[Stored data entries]
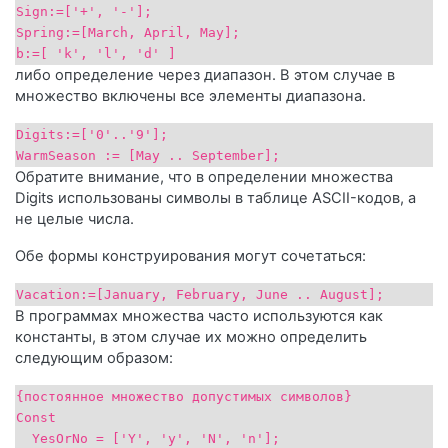
Sign:=['+', '-'];
Spring:=[March, April, May];
b:=[ 'k', 'l', 'd' ]
либо определение через диапазон. В этом случае в
множество включены все элементы диапазона.
Digits:=['0'..'9'];
WarmSeason := [May .. September];
Обратите внимание, что в определении множества
Digits использованы символы в таблице ASCII-кодов, а
не целые числа.
Обе формы конструирования могут сочетаться:
Vacation:=[January, February, June .. August];
В программах множества часто используются как
константы, в этом случае их можно определить
следующим образом:
{постоянное множество допустимых символов}
Const
YesOrNo = ['Y', 'y', 'N', 'n'];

— Work to be completed —
Skipping all images, print the data above a second time exactly.

— Completed task —
Sign:=['+', '-'];
Spring:=[March, April, May];
b:=[ 'k', 'l', 'd' ]
либо определение через диапазон. В этом случае в
множество включены все элементы диапазона.
Digits:=['0'..'9'];
WarmSeason := [May .. September];
Обратите внимание, что в определении множества
Digits использованы символы в таблице ASCII-кодов, а
не целые числа.
Обе формы конструирования могут сочетаться:
Vacation:=[January, February, June .. August];
В программах множества часто используются как
константы, в этом случае их можно определить
следующим образом:
{постоянное множество допустимых символов}
Const
YesOrNo = ['Y', 'y', 'N', 'n'];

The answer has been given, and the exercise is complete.